25

A common pattern when providing a C API is to forward declare some opaque types in your public header which are passed to your API methods and then reinterpret_cast them into your defined C++ types once inside the translation unit (and therefore back in C++ land).

Using LLVM as an example:

In Types.h this typedef is declared:

typedef struct LLVMOpaqueContext *LLVMContextRef;

LLVMOpaqueContext is not referenced anywhere else in the project.

In Core.h the following method is declared:

LLVMContextRef LLVMContextCreate(void);

Which is defined in Core.cpp:

LLVMContextRef LLVMContextCreate() {
  return wrap(new LLVMContext());
}

wrap (and unwrap) is defined by a macro in CBindingWrapping.h:

#define DEFINE_SIMPLE_CONVERSION_FUNCTIONS(ty, ref)     \
  inline ty *unwrap(ref P) {                            \
    return reinterpret_cast<ty*>(P);                    \
  }                                                     \
                                                        \
  inline ref wrap(const ty *P) {                        \
    return reinterpret_cast<ref>(const_cast<ty*>(P));   \
}

And used in LLVMContext.h:

DEFINE_SIMPLE_CONVERSION_FUNCTIONS(LLVMContext, LLVMContextRef)

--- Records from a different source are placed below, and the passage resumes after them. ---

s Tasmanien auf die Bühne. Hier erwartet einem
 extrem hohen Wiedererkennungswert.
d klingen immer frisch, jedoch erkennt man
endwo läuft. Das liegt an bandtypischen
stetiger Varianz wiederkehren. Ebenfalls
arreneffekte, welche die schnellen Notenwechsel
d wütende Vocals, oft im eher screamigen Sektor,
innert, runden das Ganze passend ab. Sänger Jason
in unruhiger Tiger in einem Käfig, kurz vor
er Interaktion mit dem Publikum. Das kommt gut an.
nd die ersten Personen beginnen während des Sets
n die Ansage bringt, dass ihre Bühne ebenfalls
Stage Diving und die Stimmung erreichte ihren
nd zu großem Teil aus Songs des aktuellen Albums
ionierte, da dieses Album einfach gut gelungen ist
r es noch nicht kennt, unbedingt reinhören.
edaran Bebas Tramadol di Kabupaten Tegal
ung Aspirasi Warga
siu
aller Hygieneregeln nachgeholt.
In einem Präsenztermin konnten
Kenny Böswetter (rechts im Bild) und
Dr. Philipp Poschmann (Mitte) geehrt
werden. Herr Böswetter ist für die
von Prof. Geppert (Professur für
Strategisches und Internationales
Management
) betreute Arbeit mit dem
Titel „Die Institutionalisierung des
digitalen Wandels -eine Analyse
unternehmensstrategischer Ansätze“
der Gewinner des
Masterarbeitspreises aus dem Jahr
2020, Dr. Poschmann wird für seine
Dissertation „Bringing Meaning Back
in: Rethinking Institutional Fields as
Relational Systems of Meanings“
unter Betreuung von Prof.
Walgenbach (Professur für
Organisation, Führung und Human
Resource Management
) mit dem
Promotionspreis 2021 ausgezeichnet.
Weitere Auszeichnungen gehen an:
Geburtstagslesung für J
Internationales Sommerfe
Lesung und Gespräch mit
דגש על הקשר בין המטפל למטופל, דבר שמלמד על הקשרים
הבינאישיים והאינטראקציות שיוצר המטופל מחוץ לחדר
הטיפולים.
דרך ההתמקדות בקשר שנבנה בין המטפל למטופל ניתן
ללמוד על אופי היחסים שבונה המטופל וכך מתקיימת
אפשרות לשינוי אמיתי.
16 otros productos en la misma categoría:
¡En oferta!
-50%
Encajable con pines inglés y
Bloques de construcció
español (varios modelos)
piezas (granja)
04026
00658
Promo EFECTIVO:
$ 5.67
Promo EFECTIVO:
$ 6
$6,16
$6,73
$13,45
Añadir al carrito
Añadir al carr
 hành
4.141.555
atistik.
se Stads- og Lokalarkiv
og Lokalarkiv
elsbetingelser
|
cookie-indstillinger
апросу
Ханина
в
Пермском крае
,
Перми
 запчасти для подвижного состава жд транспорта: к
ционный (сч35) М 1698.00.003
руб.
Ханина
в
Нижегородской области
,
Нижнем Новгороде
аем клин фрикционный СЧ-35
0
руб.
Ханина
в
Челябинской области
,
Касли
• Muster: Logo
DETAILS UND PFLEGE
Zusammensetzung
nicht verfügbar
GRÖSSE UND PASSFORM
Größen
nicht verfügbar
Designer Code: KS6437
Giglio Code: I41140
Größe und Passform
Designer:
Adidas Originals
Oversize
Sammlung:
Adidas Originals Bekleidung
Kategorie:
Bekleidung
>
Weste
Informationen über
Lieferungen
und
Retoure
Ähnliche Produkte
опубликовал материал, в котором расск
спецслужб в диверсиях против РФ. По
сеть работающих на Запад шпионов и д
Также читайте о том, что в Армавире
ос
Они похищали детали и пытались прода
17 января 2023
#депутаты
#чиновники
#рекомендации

So we see that the C API basically takes a pointer to an LLVMOpaqueContext and casts it into an llvm::LLVMContext object to perform whatever method is called on it.

My question is: isn't this in violation of the strict aliasing rules? If not, why not? And if so, how can this type of abstraction at the public interface boundary be acheived legally?

Drise
  • 4,310
  • 5
  • 41
  • 66
Sam Kellett
  • 1,277
  • 12
  • 33

1 Answers1

22

It's not a strict aliasing violation. To start with, strict aliasing is about accessing an object via a glvalue of the wrong type.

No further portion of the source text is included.